Meditar hoy con las lecturas es fácil a la vez que difícil. Muy fácil porque dan para mucho, muy difícil porque no sabe uno con cual quedarse, podríamos tener para tres ratos largos de oración. Quizá alguno se anime a sacar estos tres momentos en el día. Proponemos las tres y luego cada uno que rece con lo que más le ayude a amar más a Dios y entregarse más a él.
La primera lectura nos propone alguno de los frutos que regala el Espíritu Santo a los que viven según sus normas y criterios. Son todos preciosos. ¿Somos adornados por esos frutos? ¿Hemos regado y cuidado los árboles frutales de nuestro huerto para que den esos magníficos frutos? Invoquemos a este mismo Espíritu para ser conscientes de los frutos que vamos generando en nuestras ramas. ¿Son frutos amargos o son frutos dulces y jugosos? Dicho de otra manera ¿Vivo instalado en la queja o en el agradecimiento?
San Ignacio de Antioquía, el santo obispo y mártir que celebramos hoy, fue capaz de dar estos frutos buenos con la entrega de su carne a los leones. Vivía todas esas virtudes que se nombran aquí, por eso según pasaba por los diferentes puertos del camino el barco que le llevaba preso a Roma para su muerte, todos los cristianos salían a verlo y a ser bendecidos por él y a escuchar sus exhortaciones.

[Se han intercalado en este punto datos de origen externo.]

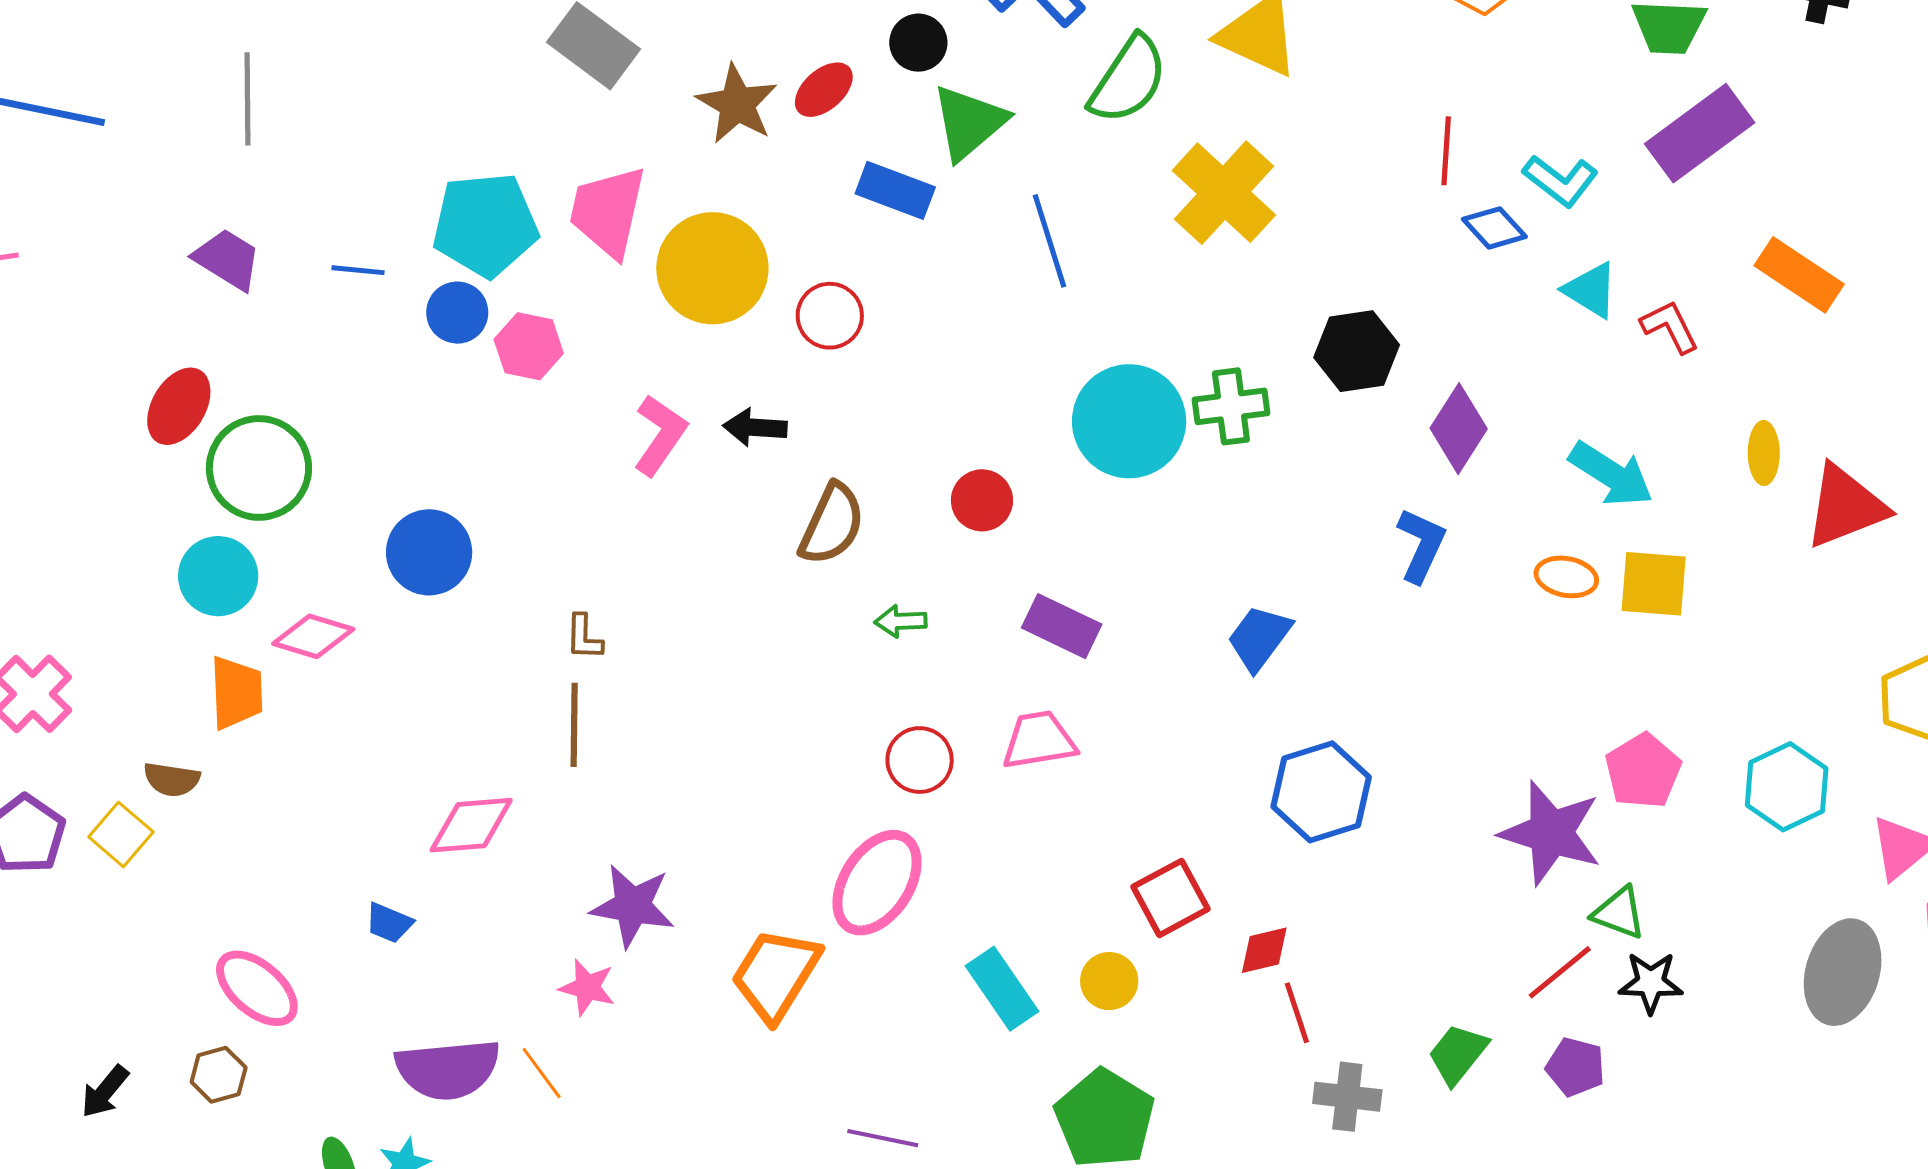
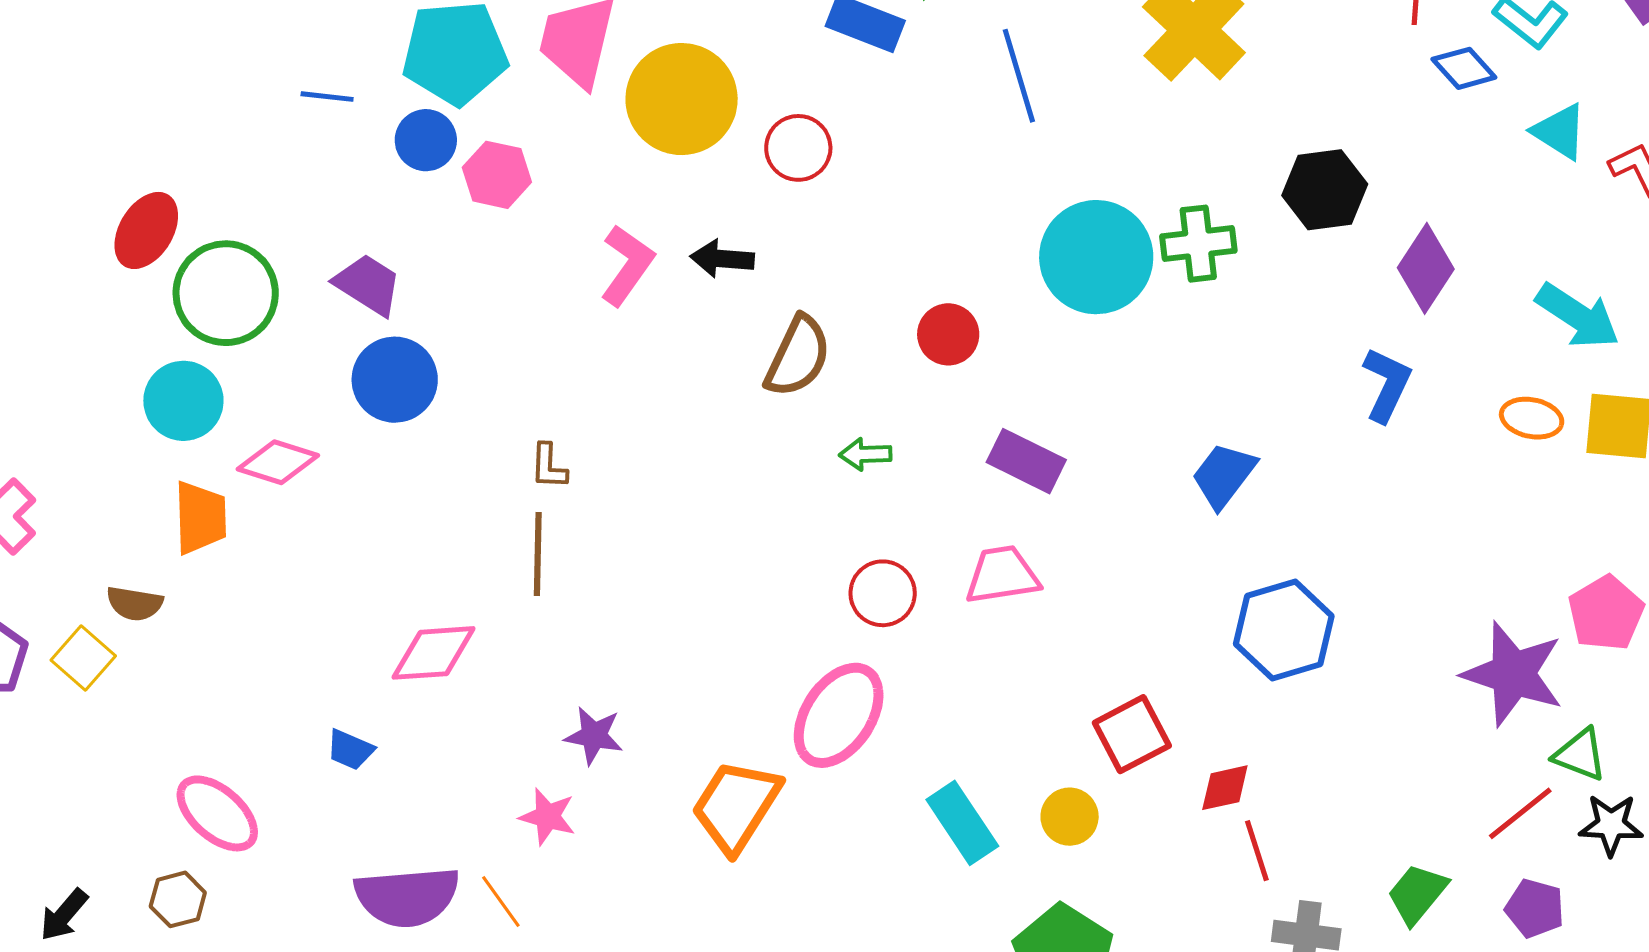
purple trapezoid: (227, 259) -> (368, 285), moved
purple star: (633, 906) -> (594, 736), size x0.7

“El que te sigue, Señor, tendrá la luz de la vida” –dice el salmo. Y un poco más adelante: “Porque el Señor protege el camino de los justos, pero el camino de los impíos acaba mal”… Que se lo digan a san Ignacio de Antioquía. Él era justo y seguía al Señor, pero lo que ocurrió es que lo echaron a los leones del Circo romano y murió, devorado por ellos. ¿Aquí falla algo?
Lo que ocurre, y esto es para meditarlo en la oración, es que la protección de Dios de la que habla el salmo es la del alma. Dios protege la vida de sus justos hasta el final, da aliento y fortaleza a sus mártires, conforta a los que sufren por ser cristianos, da su vida eterna en el gozo eterno a los que se abandonan en lugar de a los poderosos de este mundo. Y así, en san Ignacio de Antioquía se cumple muy bien lo que también dice el salmo: “da fruto en su sazón y no se marchitan sus hojas”. Sí, la santidad del martirio de Ignacio fue semilla de nuevos cristianos y todavía hoy los que seguimos a Cristo le tenemos como ejemplo de vida, nuevas hojas salen y no se marchita el valor de su heroísmo.
Una vez entendido el salmo podemos seguir rezando con el Evangelio de Jesús. Eso sí, hay que estar bien sentado y aguantar la respiración. Y es que el Señor sacude fuerte, no quiere andarse por las ramas. Ojalá no estemos nosotros entre esos que dice Jesús: “¡Ay de vosotros…!”. Vemos a Jesús, enfadado, intentando llegar así al corazón de todos esos hipócritas, mentirosos, cargadores de cargas insoportables para el pueblo, pagados de sí mismos... A veces hay que denunciar todo esto, aunque nos cueste caro. San Ignacio pagó cara su vida profética y el negarse a adorar a otro Dios que no fuera el de Jesucristo. Pero ¡cómo vivir de apariencias si los zarpazos de los leones solo duran unos segundos y la vida verdadera es eterna…!
A rezar, que hoy tiene que ablandarse nuestra carne para que pueda ser comida.